For my last semester at Grand Valley State University, I was part of a fantastic group sponsored by Microsoft to create an open source web API that promoted volunteerism. For our capstone project, Xinyi Ou, Dave Walsh, and I created Charma; an open source API and web application that attempts to gamify the connections between volunteers and charitable organizations.
Charma is an open source API and web application that promotes volunteerism. Specifically, Charma facilitates a bidirectional connection between volunteers and the charitable opportunities in their community. In collaboration with a local non-profit called Gamers Outreach, we developed Charma to utilize gamification techniques and engage both charities and volunteers in the process of tracking past and future opportunities. Charma is implemented as an ASP.NET, enterprise level web application that follows both Web API and MVC design protocols. The RESTful API layer accesses data from an Azure hosted server and the web application provides a user-friendly interface. Both the open source API and application is available publicly on GitHub and commits are automatically tested and pushed to production through a continuous deployment pipeline. Technical skills that were gained from the project include programming in the .NET framework and designing a RESTful API.
Many charitable organizations depend on volunteers to drive impact in their communities. Charma is a web application and RESTful API that assists these charities in the process of recruiting and retaining volunteers that will remain engaged in their cause. Within Charma, volunteers can host public profiles that highlight their set of skills and interests, and based on their profile, we match them to charitable organizations that need their help. Additionally, volunteers can use the platform to track their progress in hours toward their volunteering goals. Charities benefit from this tracking model in the continuous feedback that they get from their existing volunteers.
Currently available applications that connect volunteers to charities are mostly static in nature. Volunteers visit the site to sift through a list of charities. Once volunteers have found a charity, the experience is usually considered complete. In contrast, Charma tries to engage volunteers beyond the initial point of contact with a charity. Through gamification techniques and a bidirectional rating system, volunteers are incentivized to return to the application to keep track of their ongoing progress or provide feedback to charities. In addition, they have access to their own volunteering data to understand how their time is spent.
Charma lets charities to have a more dynamic relationship with their volunteers. Charities can see who has volunteered with them in the past and also see who is interested in volunteering with them. This makes the process of finding volunteers for their next project or event simpler. They can also distinguish volunteers that may be more experienced, based on the volunteer’s history and badges. All of these features will invite charities to participate on Charma more often, helping to build a lively community on Charma.

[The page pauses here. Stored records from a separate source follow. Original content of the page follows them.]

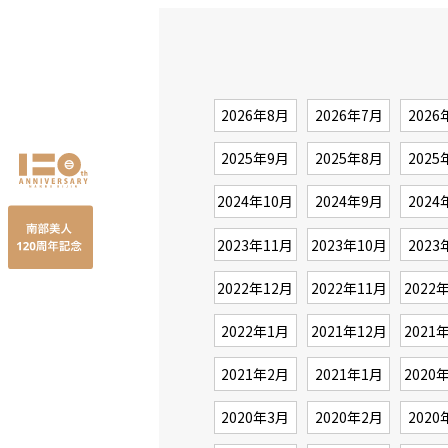
2026年8月
2026年7月
2026
2025年9月
2025年8月
2025
2024年10月
2024年9月
2024
2023年11月
2023年10月
2023
2022年12月
2022年11月
2022
2022年1月
2021年12月
2021
2021年2月
2021年1月
2020
2020年3月
2020年2月
2020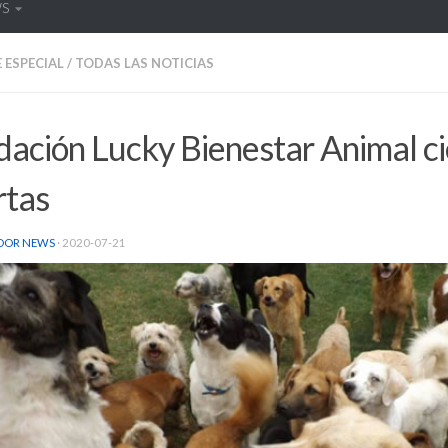
WS
 ESPECIAL
/
TODAS LAS NOTICIAS
ación Lucky Bienestar Animal ci
rtas
DOR NEWS
·
2020-07-21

Charma has two main components: the RESTful API and the web application. The RESTful API is available to other developers in case they plan to build additional interfaces on top of what Charma currently offers. Potential extensions built using the API could be a mobile application that allows a volunteer to enter hours while out at the event, or a mobile application that allows charities to approve hours while at the event. The web application component is the web interface that we have already developed that allows users to generate a profile or post and find information about charities.
With the support of our sponsor, Microsoft, we have been fortunate to receive access to enterprise level tools and cloud-based resources to aid in the development of our project. The web application and web API were built with ASP.NET in Visual Studio. Charma is currently hosted as a web service in Azure. The main database as well as other types of storage for the application is also implemented in Azure. Finally, the continuous deployment process is handled through Visual Studio Team Services, a tool that helps us integrate testing and deployment in one pipeline. At the end of the semester, Charma will continue to be available on GitHub as an open source project.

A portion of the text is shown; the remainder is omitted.